PROBLEM DESCRIPTION ▸ Transcribe exactly the lines that fall between the one holding "Royal Challengers Bengaluru" and the one holding "season to secure", inclusive, from the entries below.

START PROVIDED ENTRIES

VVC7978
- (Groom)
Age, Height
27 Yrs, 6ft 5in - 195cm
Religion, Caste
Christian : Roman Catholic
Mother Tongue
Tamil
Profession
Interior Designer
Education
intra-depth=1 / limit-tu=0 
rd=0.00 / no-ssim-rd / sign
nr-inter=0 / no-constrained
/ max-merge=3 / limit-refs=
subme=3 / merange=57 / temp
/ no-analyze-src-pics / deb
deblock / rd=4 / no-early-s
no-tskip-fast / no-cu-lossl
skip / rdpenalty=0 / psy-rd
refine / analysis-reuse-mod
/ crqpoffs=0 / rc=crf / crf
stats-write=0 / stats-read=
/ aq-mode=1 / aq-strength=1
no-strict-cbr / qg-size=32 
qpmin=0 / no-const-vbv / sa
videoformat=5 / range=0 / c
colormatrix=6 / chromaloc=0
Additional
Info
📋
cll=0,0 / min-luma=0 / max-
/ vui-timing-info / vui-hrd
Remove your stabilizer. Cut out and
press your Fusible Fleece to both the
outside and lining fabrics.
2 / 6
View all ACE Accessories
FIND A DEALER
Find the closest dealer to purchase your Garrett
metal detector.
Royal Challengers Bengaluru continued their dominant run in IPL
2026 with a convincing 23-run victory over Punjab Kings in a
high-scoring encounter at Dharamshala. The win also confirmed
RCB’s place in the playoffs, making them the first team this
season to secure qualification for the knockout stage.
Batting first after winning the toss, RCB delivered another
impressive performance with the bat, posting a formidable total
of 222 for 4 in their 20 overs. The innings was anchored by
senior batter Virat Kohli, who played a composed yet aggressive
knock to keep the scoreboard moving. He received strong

END PROVIDED ENTRIES

YOUR SOLUTION ▸
Royal Challengers Bengaluru continued their dominant run in IPL
2026 with a convincing 23-run victory over Punjab Kings in a
high-scoring encounter at Dharamshala. The win also confirmed
RCB’s place in the playoffs, making them the first team this
season to secure qualification for the knockout stage.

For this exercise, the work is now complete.